BEGIN Provided entries

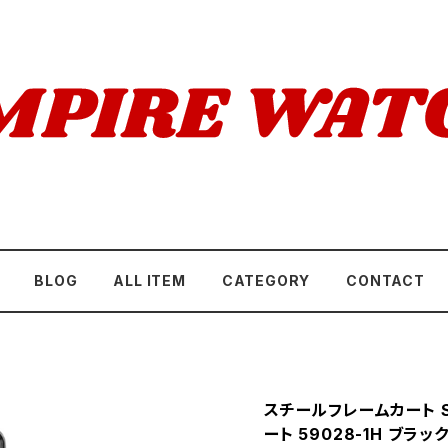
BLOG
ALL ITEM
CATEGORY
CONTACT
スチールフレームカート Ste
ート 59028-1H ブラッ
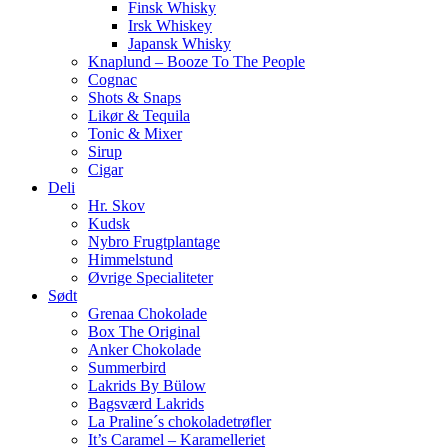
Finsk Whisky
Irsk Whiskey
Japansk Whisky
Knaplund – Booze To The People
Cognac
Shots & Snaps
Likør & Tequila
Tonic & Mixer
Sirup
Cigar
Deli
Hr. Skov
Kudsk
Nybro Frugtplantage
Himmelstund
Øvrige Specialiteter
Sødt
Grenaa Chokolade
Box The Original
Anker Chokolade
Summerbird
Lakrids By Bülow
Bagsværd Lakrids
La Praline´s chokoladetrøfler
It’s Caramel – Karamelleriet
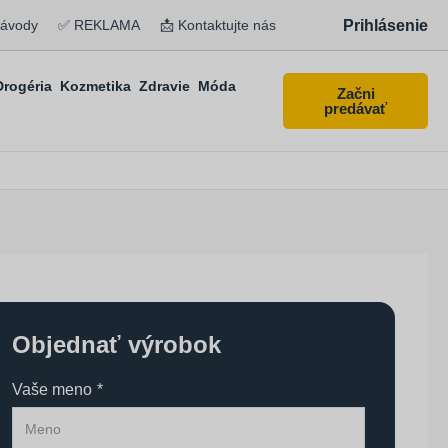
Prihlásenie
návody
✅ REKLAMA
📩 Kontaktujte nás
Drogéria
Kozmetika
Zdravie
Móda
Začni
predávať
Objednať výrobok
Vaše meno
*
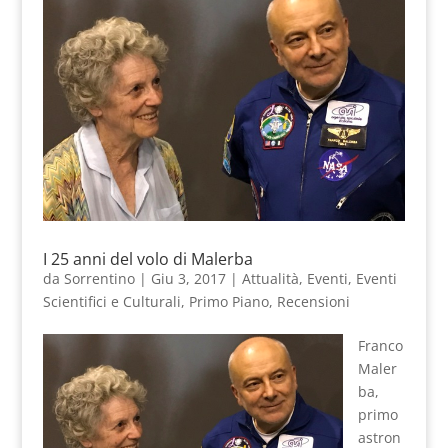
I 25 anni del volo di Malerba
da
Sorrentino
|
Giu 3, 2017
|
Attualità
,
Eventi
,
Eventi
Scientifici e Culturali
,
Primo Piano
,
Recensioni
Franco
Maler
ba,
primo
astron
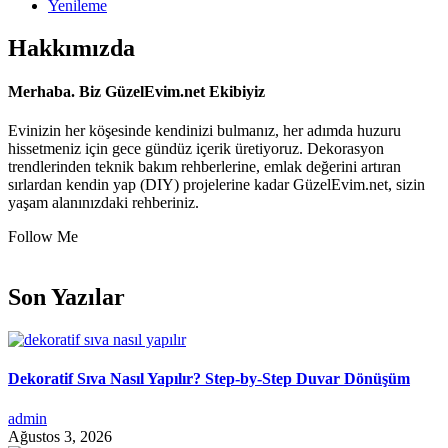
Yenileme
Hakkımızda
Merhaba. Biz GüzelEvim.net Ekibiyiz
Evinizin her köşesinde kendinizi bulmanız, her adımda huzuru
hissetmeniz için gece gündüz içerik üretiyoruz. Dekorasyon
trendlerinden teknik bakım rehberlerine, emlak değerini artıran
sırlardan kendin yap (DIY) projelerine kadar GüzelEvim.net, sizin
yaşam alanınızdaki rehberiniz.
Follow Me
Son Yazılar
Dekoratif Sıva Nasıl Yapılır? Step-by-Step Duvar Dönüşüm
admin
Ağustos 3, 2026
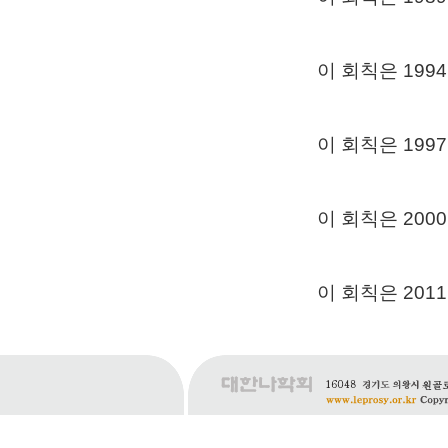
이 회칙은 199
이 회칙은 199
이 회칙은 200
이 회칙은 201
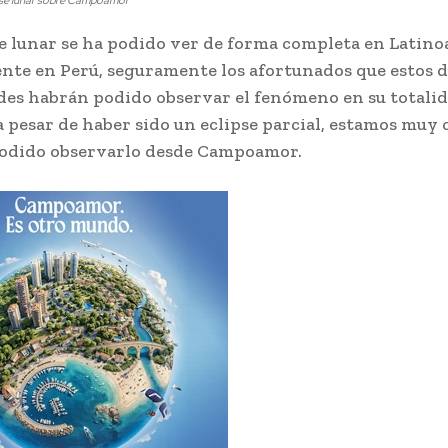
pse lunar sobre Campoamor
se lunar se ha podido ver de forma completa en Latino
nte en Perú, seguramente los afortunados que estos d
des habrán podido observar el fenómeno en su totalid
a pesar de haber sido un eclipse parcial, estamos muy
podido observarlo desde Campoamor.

END Provided entries

● Exercise instructions:
Copy out each line of the entries above that holds "GüzelEvim".

● The completed task:
Merhaba. Biz GüzelEvim.net Ekibiyiz
sırlardan kendin yap (DIY) projelerine kadar GüzelEvim.net, sizin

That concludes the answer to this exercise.